The notion of resistance to foreign domination holds strong emotional sway in Greece, and it’s a theme often emphasized by Syriza, the leftist party leading the Greek government. Syriza traces its ideological heritage to the communist-led resistance force that fought occupying Axis troops during the war, and the party now depicts itself as once again leading the resistance against the austerity policies mandated by the country’s creditors.

Now, in advance of a critical summit of European leaders on Monday that could represent Greece’s last chance to reach an accord with its creditors, Syriza leaders face a stark choice. While the vast majority of Greeks want to guarantee their country’s place in the European monetary union, many of Syriza’s core supporters and leading members urge continued opposition to the creditors’ demands despite the profound economic and political turmoil a Greek euro exit would bring. In order for Tsipras to avoid a break with the eurozone, he will have to break with the hardliners in his own party.

* * *

I spoke to Glezos on a Sunday morning in May 2014 in his modest home in a leafy suburb of Athens. He was sitting on his living room couch in his pajamas, nearly buried in the several newspapers he was reading. His eyes had an intensity that seemed at odds with his age. His long, gray hair was combed back to his shoulders, and his broad mustache reached the creases of his cheeks. Before I could ask him any questions, he gave me a signed copy of a book he had recently written: a registry of massacres and executions that took place in Greece during the war called The Black Book of the Occupation. He then reminded me that Greece, in addition to its tenacious guerrilla resistance during the occupation, had also repelled Mussolini’s invasion in 1940, a morale-boosting, early victory for the Allies. “What’s happening in Greece right now isn’t by chance,” Glezos told me. Just as Greece had destroyed the “myth of invincibility of the Axis” back then, he said, it was once again leading a righteous fight against Greece’s creditors. “We’re asking for another Europe.”

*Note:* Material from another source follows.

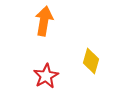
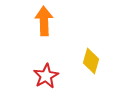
orange arrow: rotated 12 degrees counterclockwise
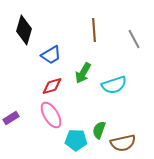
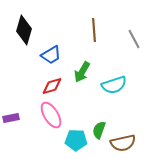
green arrow: moved 1 px left, 1 px up
purple rectangle: rotated 21 degrees clockwise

Many Greeks see the current conflict with the country’s creditors in terms that are suggestive of World War II. For the last five years — a time of economic collapse, record high unemployment, and rising poverty — Greece has been under the sway of its foreign creditors, and because Germany is the most powerful among them, allusions to last century’s period of German domination have become numbingly commonplace. During my travels in Greece, I’ve often heard people claim Germany is once again occupying the country, only this time through economic means. This sentiment is often expressed in crass terms, which have the effect of trivializing the immense suffering Greeks endured under the occupation, a time of famine and violence that was the most destructive period in the nation’s modern history.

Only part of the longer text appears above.